By Kristen Ricaurte Knebel

Employers wondering whether they should “play or pay” when it comes to the Affordable Care Act’s shared responsibility provisions should choose to play, an attorney said Feb. 7 during an event hosted by Alston & Bird.

“Employees value health insurance, and that you provide that health insurance. If you didn’t, you would have to pay them more, and the cost of paying them more is greater than the cost of providing that insurance,” said David R. Godofsky, a partner with Alston & Bird in Washington.

The Treasury Department and the Internal Revenue Service released a notice of proposed rulemaking (REG-138006-12) on employer-provided health care coverage under the Affordable Care Act’s employer shared responsibility provisions Dec. 28, 2012. The shared responsibility provisions also are often referred to as “play or pay,” or employer penalty rules.

Starting in 2014, tax code Section 4980H, added by ACA, will require employers with at least 50 full-time and/or full-time equivalent employees (FTEs) to offer affordable health care coverage that provides a minimum level of coverage or pay a penalty.

Coverage Is Valued

Employers currently face no penalty for failure to offer health insurance to employees, Godofsky said.

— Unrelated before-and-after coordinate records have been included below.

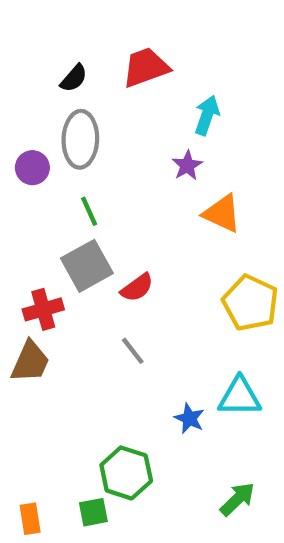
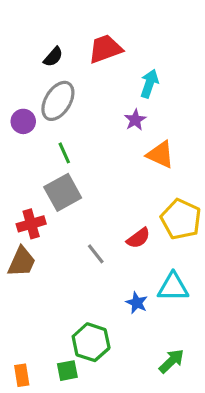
gray ellipse: (80, 139) -> (58, 101), turned 30
red semicircle: (137, 288) -> (138, 238), moved

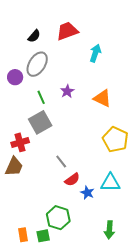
purple star: (135, 120) -> (67, 91), moved
red semicircle: (138, 238) -> (72, 180), moved
green arrow: (171, 361) -> (109, 230), turned 138
orange rectangle: (22, 375) -> (23, 235), moved

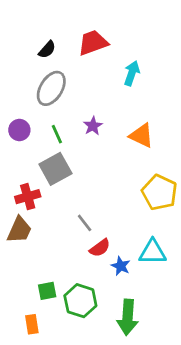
purple circle: (15, 77) -> (19, 130), moved
green arrow: (109, 230) -> (128, 317), moved, size x1.4
green square: (43, 236) -> (47, 291), moved

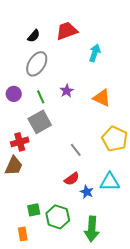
gray line: (85, 223) -> (76, 150), moved

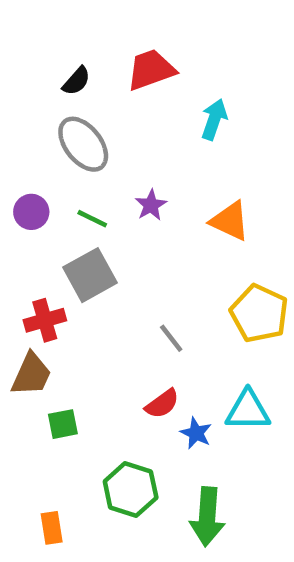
gray ellipse: (37, 64) -> (83, 144), turned -70
green line: (41, 97) -> (92, 219), turned -40
green square: (34, 210) -> (63, 424), moved

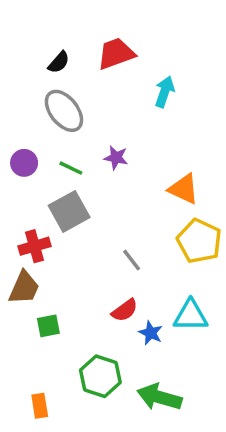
purple star: (151, 205) -> (116, 158), turned -30
orange triangle: (230, 221) -> (184, 189), moved
green arrow: (207, 517) -> (159, 397), turned 102

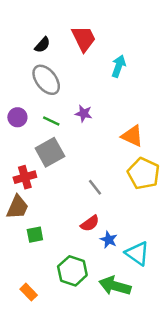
red trapezoid: (116, 54) -> (84, 39), turned 84
cyan triangle: (191, 316) -> (137, 253), moved, turned 35
orange rectangle: (40, 406) -> (29, 292), turned -35

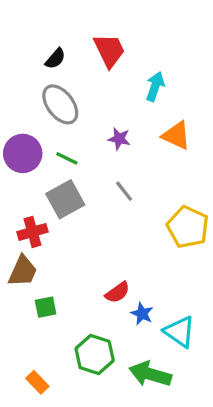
purple star: (84, 114) -> (119, 139), moved
purple circle: (17, 117) -> (23, 153), size x1.5
orange triangle: (132, 136) -> (176, 135), moved
gray line: (95, 187) -> (124, 191), moved

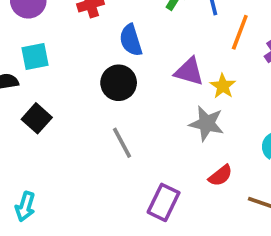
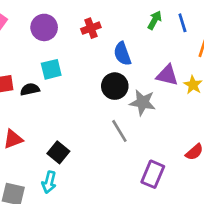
black square: (37, 118) -> (58, 152), moved
gray star: (207, 123) -> (143, 102), moved

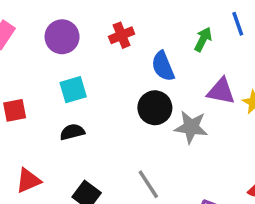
green arrow: (155, 20) -> (203, 39), moved
black semicircle: (30, 89) -> (72, 132), moved
gray line: (119, 131) -> (148, 184), moved

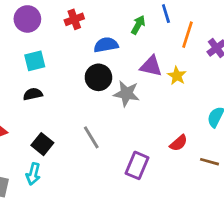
blue semicircle: (163, 66) -> (106, 45), turned 100

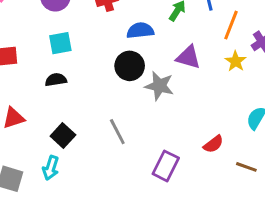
yellow star: (177, 76) -> (236, 61), moved

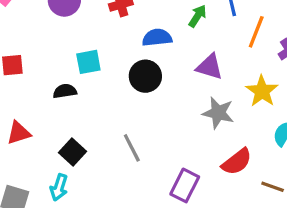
cyan square: (60, 43) -> (88, 62), moved
yellow star: (236, 61) -> (262, 91), moved, size x1.4
gray star: (159, 86) -> (218, 113), moved
red semicircle: (213, 144) -> (237, 162), size x1.4

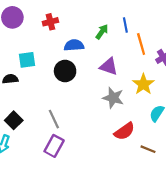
orange line: (256, 32) -> (141, 44), turned -40
purple rectangle: (185, 185) -> (54, 146), moved

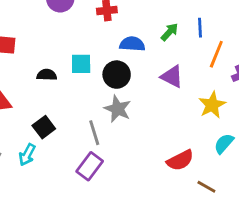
orange line: (141, 44) -> (216, 54), turned 30
cyan square: (27, 60) -> (81, 64), moved
gray star: (113, 98) -> (118, 109), moved

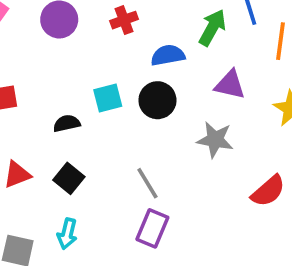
green arrow: (170, 32) -> (212, 28), size x1.4
gray star: (118, 109) -> (215, 140), moved
black square: (44, 127) -> (69, 178), moved

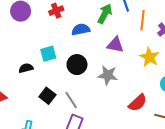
black circle: (157, 100) -> (77, 65), moved
black square: (69, 178) -> (47, 96), moved

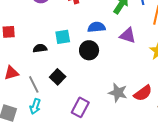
blue semicircle: (81, 29) -> (97, 27), moved
gray star: (108, 75) -> (118, 93), moved
gray line: (71, 100) -> (34, 84), moved

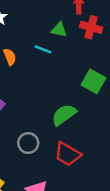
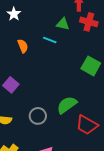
green semicircle: (64, 115) -> (67, 105), moved
red trapezoid: (68, 154) -> (87, 125), moved

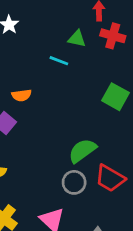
orange semicircle: (23, 46) -> (22, 95), moved, turned 104
gray circle: (38, 116) -> (74, 182), moved

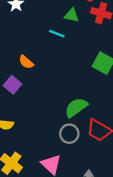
orange semicircle: (22, 95) -> (26, 62), turned 49

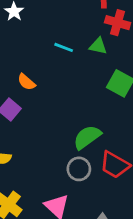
green triangle: (72, 15) -> (98, 46), moved

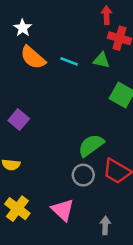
orange semicircle: (26, 82) -> (33, 58), moved, size x1.5

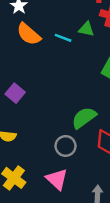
green triangle: (101, 60) -> (86, 29), moved
gray circle: (83, 175) -> (66, 146), moved

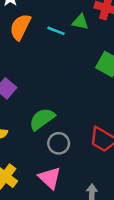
orange semicircle: (29, 34) -> (20, 27), turned 75
green semicircle: (84, 118) -> (42, 119), moved

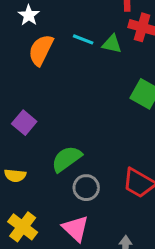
cyan line: (56, 31) -> (83, 39), moved

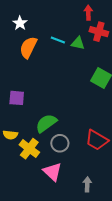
purple square: (24, 123) -> (17, 98), turned -35
yellow cross: (23, 227) -> (29, 149), moved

Employers offer health insurance because they know that employees value it as a benefit.

Employees value employer-provided coverage for a number of reasons, chief among them being that it is cheaper than purchasing coverage on their own. Employer-provided coverage allows employees to pay less for group insurance and not pay income and Federal Insurance Contributions Act taxes on the money that goes toward health coverage, he said.

Godofsky said while many have suggested that employers will gravitate toward the idea of dropping coverage because they cialis online assume paying the penalty may be cheaper than offering coverage, that is not the case.

When employers crunch the numbers on whether to offer health coverage to employees or pay the penalty, “it doesn’t matter what assumptions” employers use, he said. Employers will end up offering health coverage to employees because it will ultimately cost less, Godofsky said.

“You might end up increasing the employee premium, you might end up having fewer employees covered, but if you do the analysis, you’re not going to end up” discontinuing coverage, he said.